John Selig: There are many, but I’ll cite two: one rural and one urban example. In rural Kentucky, a diabetes coalition consults with area food banks and pantries to help them create “diabetes-friendly” food sections, and trains volunteers on healthier choices for people with diabetes – for example, green beans are preferable to corn. And my “big city” example: New York’s Medicaid program invested in supportive housing for more than 11,000 of its highest cost and highest need beneficiaries – many of whom are homeless. An evaluation by the State University of New York Research Foundation found that in the 12 months after these recipients were housed, the Medicaid program saw a 40 percent reduction in their in-patient hospital stays and a 26 percent reduction in their emergency department visits.
RW. How does this kind of investment in SDOH affect overall costs to a state?
John Selig: It may reduce costs in the long run, or allow public funds to be re-directed to other priorities. And just think of the social supports you can afford when you cut unnecessary health costs. Depending on geographic region, one emergency department visit can be equivalent to a single month’s rent; two hospitalizations could equal one year of child care; and 20 MRIs could pay the salary of a social worker for a year – all “social” expenditures that can improve overall health.
RW. Does Medicaid play a key role in focusing on SDOH for better outcomes?
John Selig: Definitely. The entire health system has a role in connecting with social programs, but Medicaid is well positioned to serve as a primary integrator. Because Medicaid operates in all 50 states, it offers a common foundation on which to build these connections. Also, as a federal and state partnership, Medicaid can be tailored to local populations while serving as the link to related social programs – and, targeted use of Medicaid funds on other social programs could eventually reduce overall Medicaid costs. Finally, Medicaid professionals have experience serving lower-income, resource-poor and often chronically ill populations with complex needs – individuals and families who would likely benefit most from a greater emphasis on social determinants to improve health.
RW. What kind of role does technology play in being able to link social programs with improved health outcomes?

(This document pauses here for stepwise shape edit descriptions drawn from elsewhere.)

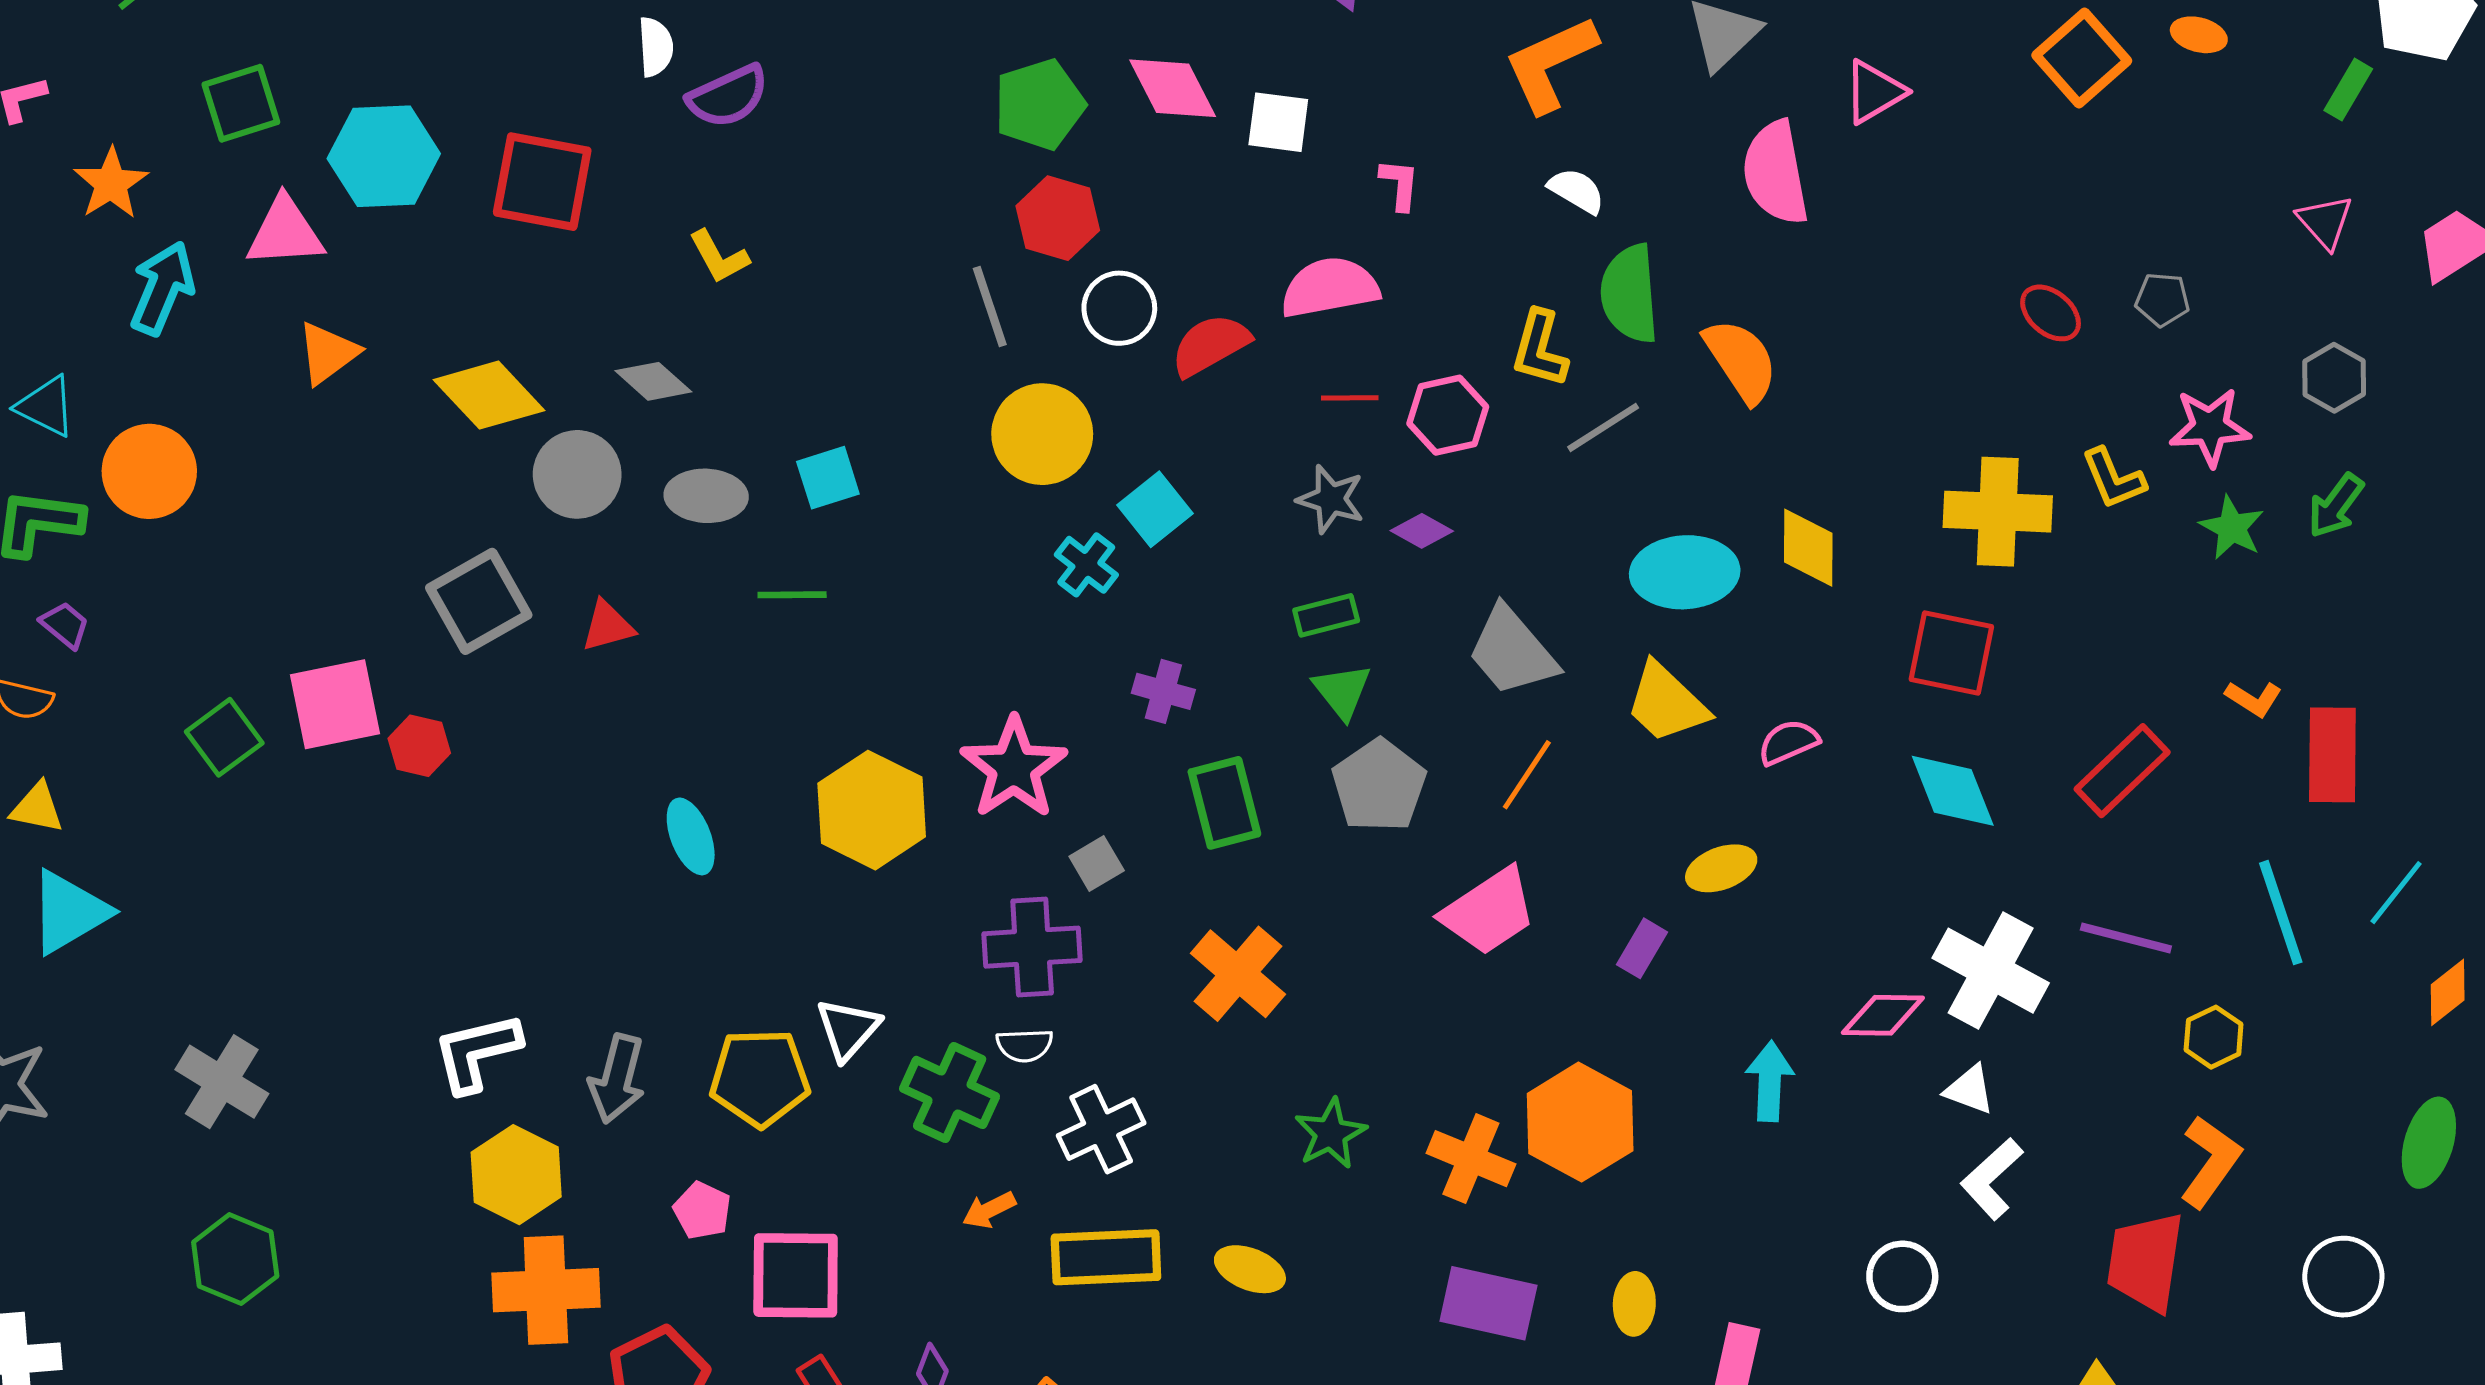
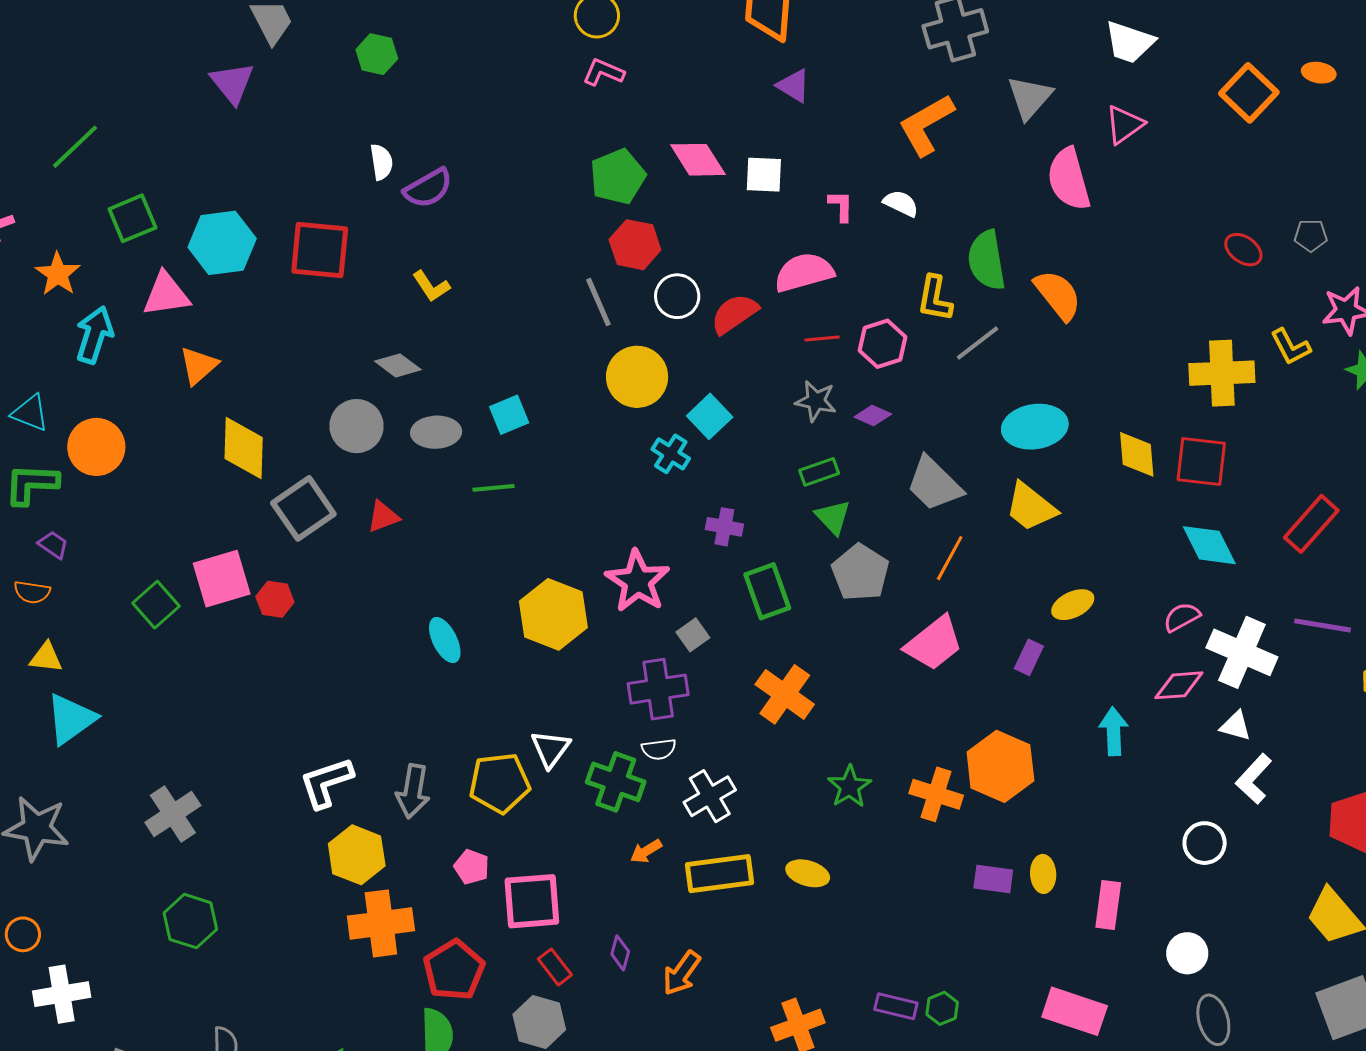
white semicircle: (1577, 191) -> (901, 203), moved
yellow diamond: (489, 395) -> (244, 448), moved, turned 50
yellow diamond: (1808, 548) -> (1137, 454), moved
pink semicircle: (1788, 742) -> (1182, 617), moved
gray cross: (222, 1082) -> (173, 814), turned 30
purple rectangle: (1488, 1303) -> (993, 879), moved, size x0.7

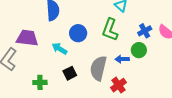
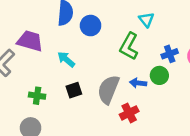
blue circle: (78, 33) -> (91, 26), moved

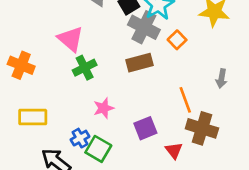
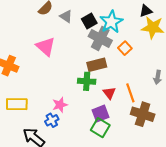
green cross: (85, 68) -> (87, 81), moved, turned 30
pink star: (104, 108) -> (60, 105), moved
green square: (98, 149) -> (100, 128), moved
red triangle: (174, 151) -> (109, 93), moved

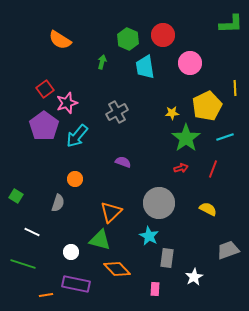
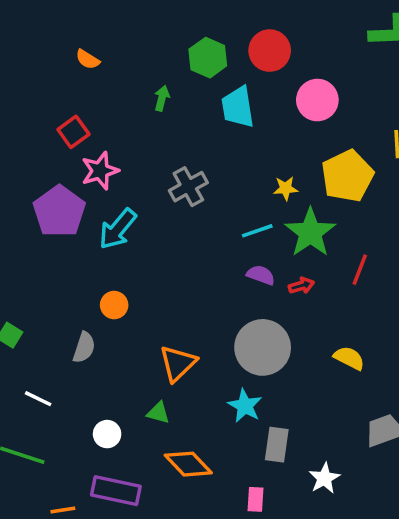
orange semicircle: (60, 40) -> (88, 59), size x0.6
red square: (45, 89) -> (73, 132), moved
cyan line: (225, 137) -> (257, 231), moved
purple semicircle: (123, 162) -> (261, 275), moved
red line: (213, 169) -> (360, 270), moved
green triangle: (100, 240) -> (158, 413), size x0.6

John Selig: At the heart of developing an effective “culture of health” across health and other social programs is a state’s willingness to invest in technology that enables experts to see the links between those programs – and allows beneficiaries to more easily access the right supports at the right time. It’s important to identify the most pressing needs, get effective services to those who need them, and analyze and track results to know what’s working. For example, web-based, consumer-facing integrated eligibility systems allow individuals and families to simultaneously apply for Medicaid and other public health benefits, along with programs that administer food and cash assistance, child care assistance, and other supportive services. Strong data systems and analytics also provide states with capabilities to measure improvements and success.
RW. Any final thought on the benefits of focusing on SDOH to improve health?
John Selig: Health care and social services systems need each other – to serve their communities as fully as possible, to contain costs, and to improve health outcomes. We have a nationwide health care platform – Medicaid – on which states could build collaboration between agencies that provide traditional “health” services and those that offer other social services. And we have the technology and analytical capabilities to link, monitor, and assess programs and outcomes.
Focusing on Social Determinants of Health is still a relatively new field, and work still needs to be done to explore which “social investments” will deliver the highest returns. But it’s clear that investing in programs beyond traditional health care holds great promise to improve near and long-term health outcomes across the board and across the country.